“I have found that he holds merely preference shares. And now that the Soul of Mr. West is going into allotment it is just possible that I may be successful in getting in on the ground floor, as your friend Mr. Galmyn would say.”
“I don’t understand even yet.”
“Better not try for a few days yet. Give the man a chance of settling down in his place in the Cabinet and feeling comfortable in regard to his future. A man who has just managed to crawl into a high office should not be bothered by people making enquiries as to the marks of mud on the knees of his trousers. There is no crawling through mud without getting a stain or two. But do not forget that I am the inventor of the only time fuse in existence.”
He left his daughter to ponder over that dark saying. Exploding mines were so well known that even the members of his own family had heard of them. But what did her father who was the least egotistical man on the face of the earth, mean by referring to that special invention of his?

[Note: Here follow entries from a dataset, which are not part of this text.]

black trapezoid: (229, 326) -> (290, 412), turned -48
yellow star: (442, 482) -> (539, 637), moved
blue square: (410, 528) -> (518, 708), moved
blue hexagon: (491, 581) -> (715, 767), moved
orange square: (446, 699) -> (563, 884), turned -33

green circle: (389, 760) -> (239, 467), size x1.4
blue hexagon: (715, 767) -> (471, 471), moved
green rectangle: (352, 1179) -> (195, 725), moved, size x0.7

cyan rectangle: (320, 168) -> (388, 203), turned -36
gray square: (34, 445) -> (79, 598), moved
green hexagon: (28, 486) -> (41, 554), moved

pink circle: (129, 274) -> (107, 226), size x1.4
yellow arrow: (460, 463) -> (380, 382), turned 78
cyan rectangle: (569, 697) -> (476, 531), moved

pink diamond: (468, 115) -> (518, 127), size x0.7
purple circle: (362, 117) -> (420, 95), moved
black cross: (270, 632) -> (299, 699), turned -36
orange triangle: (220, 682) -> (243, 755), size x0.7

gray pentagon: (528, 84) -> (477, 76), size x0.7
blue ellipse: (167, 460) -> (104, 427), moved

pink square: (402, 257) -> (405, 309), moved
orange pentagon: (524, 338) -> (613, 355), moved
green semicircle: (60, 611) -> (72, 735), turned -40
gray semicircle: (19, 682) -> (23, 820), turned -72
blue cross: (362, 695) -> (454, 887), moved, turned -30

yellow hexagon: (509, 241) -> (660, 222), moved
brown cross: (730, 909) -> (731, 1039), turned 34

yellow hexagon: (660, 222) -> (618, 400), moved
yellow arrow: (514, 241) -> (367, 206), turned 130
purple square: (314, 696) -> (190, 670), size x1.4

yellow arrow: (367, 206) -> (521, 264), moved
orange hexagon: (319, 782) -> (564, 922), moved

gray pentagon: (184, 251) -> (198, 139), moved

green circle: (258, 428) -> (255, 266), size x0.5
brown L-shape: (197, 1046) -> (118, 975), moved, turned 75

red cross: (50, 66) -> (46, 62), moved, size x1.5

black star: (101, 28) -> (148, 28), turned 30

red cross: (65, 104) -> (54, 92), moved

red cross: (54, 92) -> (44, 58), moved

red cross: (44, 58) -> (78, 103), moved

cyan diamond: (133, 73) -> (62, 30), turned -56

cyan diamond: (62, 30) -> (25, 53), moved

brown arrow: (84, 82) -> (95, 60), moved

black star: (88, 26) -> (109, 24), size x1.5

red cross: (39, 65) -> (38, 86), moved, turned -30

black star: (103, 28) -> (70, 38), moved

She was annoyed by his attitude of mystery, and when the afternoon came she was still further annoyed, when in the course of giving Arthur Galmyn a cup of nice tea, he begged of her to marry him, confessing that he had gone on the Stock Exchange only out of love for her, and threatening to go back to the poetry once more if she refused him.
Regardless of this pistol held to her head, she told him that he had disappointed her. She had always looked on him as a true friend.
He hurried away at the entrance of Mr. Willie Bateman, and before Mr. Bateman had eaten his second hot cake, he had assured her that if she were good enough to marry him she might depend upon his making her the most celebrated woman in England. He had a plan, he said—an advertising system that could not possibly fail, and if she rejected him he would communicate it to the Duchess of Manxland who was at her wit’s end to find some new scheme of advertising herself—she had exhausted all the old ones.
But even the force of this threat did not prevent Amber from telling him that he had disappointed her. She had always looked on him as a true friend.
When he had gone away in a huff, she ate the remainder of the hot cakes and reflected that she had received four proposals of marriage within the week.
This was excessively flattering and annoying, and the truth began to be impressed upon her that Platonic Friendship was all that Josephine had said it was and that it was in addition a perpetual encouragement to a timorous lover.